ARM cpu emulation regression on QEMU 4.2.0

Bug #1882123 reported by Hajin Jang
12
This bug affects 2 people
Affects Status Importance Assigned to Milestone
QEMU
Expired
Undecided
Unassigned

Bug Description

[*] Summary

Latest QEMU has an ARM CPU emulation regression.
Regression is reproducible by building any C# project with .NET Core SDK 3.1.300 on Debian 10 armhf guest OS.

Releases affected: QEMU 4.2.0, 5.0.0
Releases not affected: QEMU 4.1.0, QEMU 4.1.1

[*] Detail

.NET Core SDK 3.1 fails to run on Debian 10 emulated by qemu-system-arm.

I occasionally test my C# projects on the virtual armhf/arm64 system emulated by QEMU. MSBuild, a build engine of the .NET Core SDK, crashes on QEMU 4.2.0 or later.
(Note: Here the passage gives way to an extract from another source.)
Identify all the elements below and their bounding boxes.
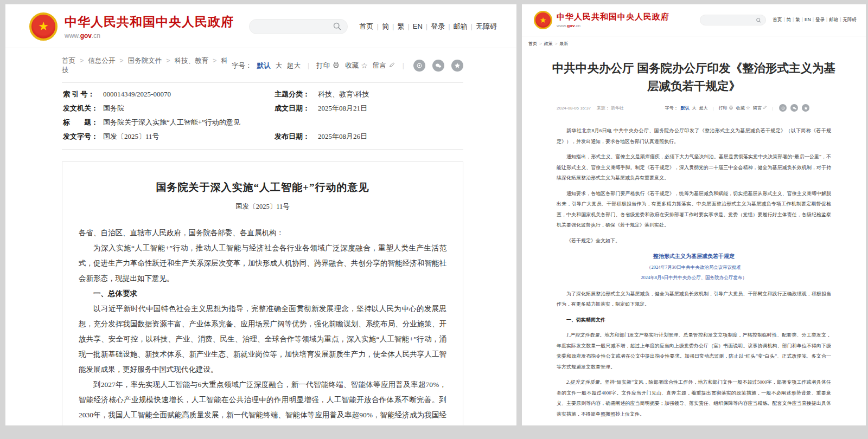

The crash only happens when MSBuild tries to do any JIT compiling (dotnet build / dotnet test).

I attached the MSBuild crash logs. MSBuild always crashes with SEHException, which means it tried to call C binary from .NET binary.

I think the ARM CPU emulation regression happened between QEMU 4.1.1 ~ 4.2.0. The issue affects QEMU 4.2.0 and 5.0.0. QEMU 4.1.0, 4.1.1, and real Raspberry Pi 2 are not affected by this issue, and .NET Core SDK works completely fine.

[*] Environment

[Host OS]
Distribution: Linux Mint 19.3 amd64
CPU: AMD Ryzen 5 3600
Kernel: Ubuntu 5.3.0-51-generic

[QEMU Guest OS]
Distribution: Debian 10 Buster armhf
Kernel: Debian 4.19.0-9-armmp-lpae
.NET Core SDK: 3.1.300

[Raspberry Pi 2]
Distribution: Raspberry Pi OS Buster armhf
Kernel: 4.19.118-v7+

[Tested C# Projects]
This is a list of C# projects I have tested on QEMU and RPI2.
- https://github.com/ied206/Joveler.DynLoader
- https://github.com/ied206/Joveler.Compression
- https://github.com/ied206/ManagedWimLib

[QEMU Launch Arguments]
qemu-system-arm \
    -smp 3 -M virt -m 4096 \
    -kernel vmlinuz-4.19.0-9-armmp-lpae \
    -initrd initrd.img-4.19.0-9-armmp-lpae \
    -append "root=/dev/vda2" \
    -drive if=none,file=debian_arm.qcow2,format=qcow2,id=hd \
    -device virtio-blk-device,drive=hd \
    -netdev user,id=mynet,hostfwd=tcp::<PORT>-:22 \
    -device virtio-net-device,netdev=mynet \
    -device virtio-rng-device

[QEMU Configure Arguments]
./configure --enable-spice --enable-gtk --enable-vnc-jpeg --enable-vnc-png --enable-avx2 --enable-libusb --enable-opengl --enable-virglrenderer --enable-kvm --enable-system --enable-modules --audio-drv-list=pa

Revision history for this message
Hajin Jang (joveler) wrote :
description: updated
Hajin Jang (joveler)
description: updated
description: updated
Revision history for this message
Hajin Jang (joveler) wrote :

I have tested 4.2.0 release candidate versions to pinpoint which commit caused the regression.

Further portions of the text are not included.